Get carrier that 1.0g prepares in Erlenmeyer flask, add the sodium hydrogen carbonate solution of 1mol/L, 50 ℃ of temperature reacts 12 hours, separated, and added the glyoxal solution of 10ml 2.0% again, and shaking table vibrates, 200r/min, and temperature is controlled to be 40 ℃.Take out after 6 hours, 30 ℃ of ageings 24 hours add free penicillin acylase solution 400U/ml 5ml altogether, and 10 ℃ of reactions 24 hours add NaBH again in system
415mg, behind the processing 30min, suction filtration, washing, room temperature vacuum-drying.Separation can get the immobilized penicillin acylated enzyme product, and vigor is about 600~800U/g.
Embodiment 2
Get that 20.0g is poly-to be ground and sieve to such an extent that particle diameter is the resin particle of 0.5mm the spherical porous resin of vinylbenzene alkane hydroxyl.The 1.0g chitosan is dissolved in 1% hydrochloric acid soln of 50ml, adds 0.5gPEG2000 again, be made into transparent settled solution.Resin is mixed 40 ℃ of oven dry with chitosan solution.Blended solid is changed in the round-bottomed flask, add 50ml DMSO, after 30 minutes, mechanical stirring 500r/min, regulating the pH value with the NaOH aqueous solution is 9, adds the trimethoxy chloromethyl silane of 5ml, and 60 ℃ of controlled temperature react after 4 hours, suction filtration, washing, 40 ℃ of oven dry.

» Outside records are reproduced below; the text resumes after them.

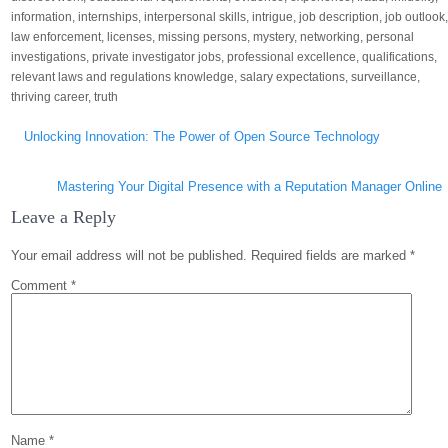
information
,
internships
,
interpersonal skills
,
intrigue
,
job description
,
job outlook
law enforcement
,
licenses
,
missing persons
,
mystery
,
networking
,
personal
investigations
,
private investigator jobs
,
professional excellence
,
qualifications
,
relevant laws and regulations knowledge
,
salary expectations
,
surveillance
,
thriving career
,
truth
Post
Unlocking Innovation: The Power of Open Source Technology
navigation
Mastering Your Digital Presence with a Reputation Manager Online
Leave a Reply
Your email address will not be published.
Required fields are marked
*
Comment
*
Name
*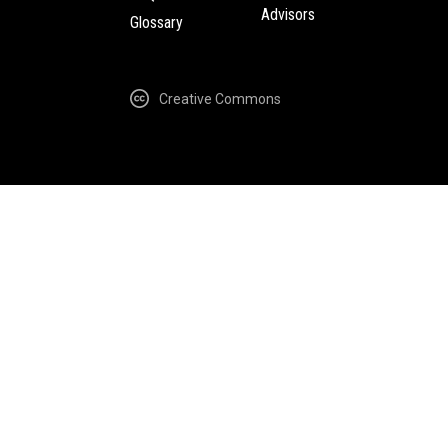
Advisors
Glossary
Creative Commons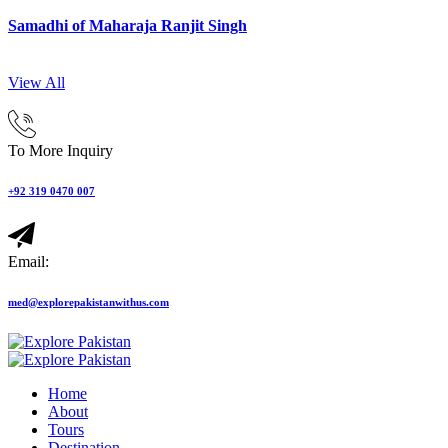
Samadhi of Maharaja Ranjit Singh
View All
To More Inquiry
+92 319 0470 007
Email:
med@explorepakistanwithus.com
Home
About
Tours
Destination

Get carrier that 1.0g prepares in Erlenmeyer flask, add the ammoniacal liquor of 1mol/L, 60 ℃ of temperature reacts 15 hours, separated, and added the glutaraldehyde solution of 10ml 2.0% again, and shaking table vibrates, 200r/min, and temperature is controlled to be 40 ℃.Take out after 4 hours, 30 ℃ of ageings 36 hours add free penicillin acylase solution 600U/ml 5ml altogether, and 20 ℃ of reactions 36 hours add NaBH again in system
410mg, behind the processing 60min, suction filtration, washing, room temperature vacuum-drying.Separation can get the immobilized penicillin acylated enzyme product, and vigor is about 500~700U/g.
Embodiment 3
Get the amino porous resin grinding of 10.0g polyacrylic acid uncle and sieve to such an extent that particle diameter is the resin particle of 0.5mm.1.0 chitosans are dissolved in 1% hydrochloric acid soln of 50ml, add 0.5g glucose again, be made into transparent settled solution.Resin and chitosan solution are mixed 40 ℃ of oven dry.Blended solid is changed in the round-bottomed flask, add 25ml DMF and 25ml ethanol, after 30 minutes, mechanical stirring 500r/min, regulating the pH value with the NaOH aqueous solution is 11, adds the epoxy chloropropane of 5ml, and 90 ℃ of controlled temperature react after 8 hours, suction filtration, washing, 50 ℃ of oven dry.
Get carrier that 1.0g prepares in Erlenmeyer flask, add the polyphosphoric acid sodium solution of 1mol/L, 30 ℃ of temperature reacts 12 hours, separated, and added the glyoxal solution of 10ml 2.0% again, and shaking table vibrates, 200r/min, and temperature is controlled to be 40 ℃.Take out after 6 hours, 30 ℃ of ageings 48 hours add free penicillin acylase solution and add free penicillin acylase solution 800U/ml 5ml altogether, and 30 ℃ of reactions 50 hours add NaBH again in system
420mg, behind the processing 150min, suction filtration, washing, room temperature vacuum-drying can get the immobilized penicillin acylated enzyme product, and vigor is about 700~900U/g.